It was a brief exchange, held in the Oval Office a few weeks after Donald Trump became the 45th president of the United States.
But the meeting between the now ex-president and his former lawyer Michael Cohen could prove pivotal in the criminal case against Mr Trump that is currently playing out in a high-profile New York trial.
“I was sitting with President Trump and he asked me if I was OK, he asked me if I needed money,” Mr Cohen testified at the trial on Tuesday.
He said he told the then-president he was “OK”, to which Mr Trump responded: “Alright, just make sure you deal with Allen [Weisselberg]”. Mr Weisselberg was the Trump Organization’s Chief Financial Officer at the time.
Then, Cohen testified, Mr Trump told him a cheque would be coming soon.
After the meeting, Cohen posed for a photo behind the famous lectern in the White House briefing room.
On Tuesday, that snapshot of the man who once said he’d take a bullet for Mr Trump, in a black suit and standing at the press secretary’s podium, flashed up on courthouse television screens as evidence in the first-ever criminal trial of a former US president.
Prosecutors also showed an email from a White House aide confirming the meeting.
Mr Trump denies dozens of charges of falsifying accounts to hide a hush-money payment made to adult-film actress Stormy Daniels, who claims they had a sexual encounter, in the lead-up to the 2016 presidential election.
According to prosecutors, Cohen made the payment and was then reimbursed in monthly instalments disguised as legal fees. They say that Mr Trump’s alleged hiding of the purpose of the reimbursements was election interference.

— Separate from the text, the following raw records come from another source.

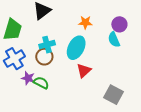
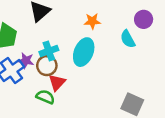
purple circle: (119, 24) -> (144, 19), moved
red triangle: (84, 70) -> (57, 82), moved
purple star: (28, 78) -> (26, 61), moved

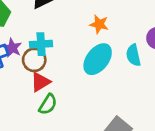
cyan ellipse: (84, 52) -> (98, 59), moved
green semicircle: (45, 97) -> (48, 104), moved, turned 84

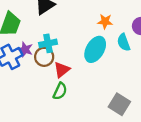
orange star: (99, 24) -> (105, 21), moved
red triangle: (40, 82) -> (62, 70), moved

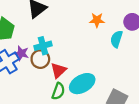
cyan semicircle: (124, 42) -> (116, 39), turned 42
cyan ellipse: (95, 49) -> (82, 84), moved, turned 35

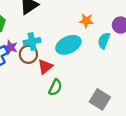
cyan ellipse: (82, 84) -> (68, 45), moved
green semicircle: (58, 91) -> (55, 87), moved

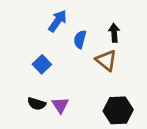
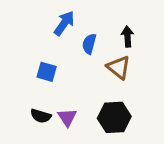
blue square: (42, 64) -> (47, 72), turned -30
black hexagon: (118, 110) -> (114, 117), moved

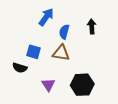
brown triangle: (119, 67) -> (61, 53), moved, turned -30
black semicircle: (41, 116) -> (20, 68), moved

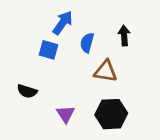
blue square: (34, 52) -> (49, 50), moved
brown triangle: (61, 53) -> (106, 71), moved

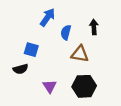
blue square: (49, 50) -> (31, 50), moved
black semicircle: (27, 91) -> (20, 69), turned -32

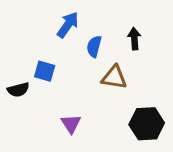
black semicircle: (20, 69) -> (18, 90), moved
black hexagon: (84, 86) -> (147, 124), moved

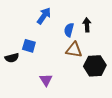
blue semicircle: (94, 46) -> (69, 30), moved
black hexagon: (147, 124) -> (95, 66), moved

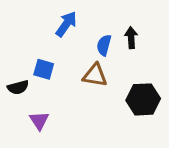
brown triangle: (74, 50) -> (95, 75), moved
purple triangle: (46, 80) -> (39, 121), moved

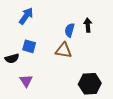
blue arrow: (66, 24) -> (26, 16), moved
black hexagon: (143, 99) -> (90, 84), moved

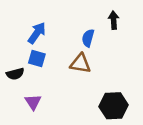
blue arrow: (26, 16) -> (37, 33), moved
black arrow: (88, 25) -> (114, 20), moved

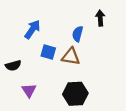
blue square: (37, 58) -> (48, 52), moved
black hexagon: (114, 106) -> (75, 94), moved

The court heard that after the meeting, cheques reimbursing Cohen for the $130,000 (£103,000) he paid to Ms Daniels started to arrive, some with Mr Trump’s signature.
Cohen’s invoices for these $35,000 monthly cheques were marked as “services rendered”.
But speaking in front of a courthouse packed with media and members of the public, Mr Cohen said the invoices were false. He testified they were really to reimburse him for the hush money, with extra dollars added in to cover potential taxes.
These documents – 11 cheques, 11 invoices and 12 entries in an accounts ledger – make up the 34 felony counts charged against Mr Trump of falsifying business records.
Former Manhattan prosecutor Rebecca Roiphe told BBC News that the Oval Office meeting could be a key moment of the trial, but it depends on how credible the jury finds Mr Cohen, who has pleaded guilty to federal crimes, including campaign finance violations and lying to Congress.
“The prosecution could have established its case without Michael Cohen’s testimony about the in-person meeting in the Oval Office, but it certainly helps connect the dots,” Ms Roiphe said.
“If the jury believes this part of Cohen’s testimony, it would completely undermine one of the key defences – that Trump had nothing to do with these payments.”
But Mr Cohen’s history of lying to Congress, and his time in prison, in part related to paying hush money, are significant factors the jury will have to weigh up.
During two hours of cross-examination of Cohen on Tuesday, Trump’s legal team did not touch on his assertions that Trump knew of the hush-money payment and the alleged reimbursement plan. Instead, they worked to dismantle his credibility.
Ms Roiphe said the defence may keep up that line of attack in trying to counter the Oval Office claims when they resume questioning Cohen on Thursday.
“The defence has sought to portray Cohen as a spurned underling who was obsessed with Trump and would stop at nothing to exact revenge,” Ms Roiphe said. ” It can draw on this theme to try to make it seem as if this uncorroborated testimony is made up.”
And indeed that is exactly how this trial began, when Mr Trump’s lawyer Todd Blanche’s opening statement said this of Mr Cohen:
“He’s a convicted felon and a convicted perjurer – he’s an admitted liar”.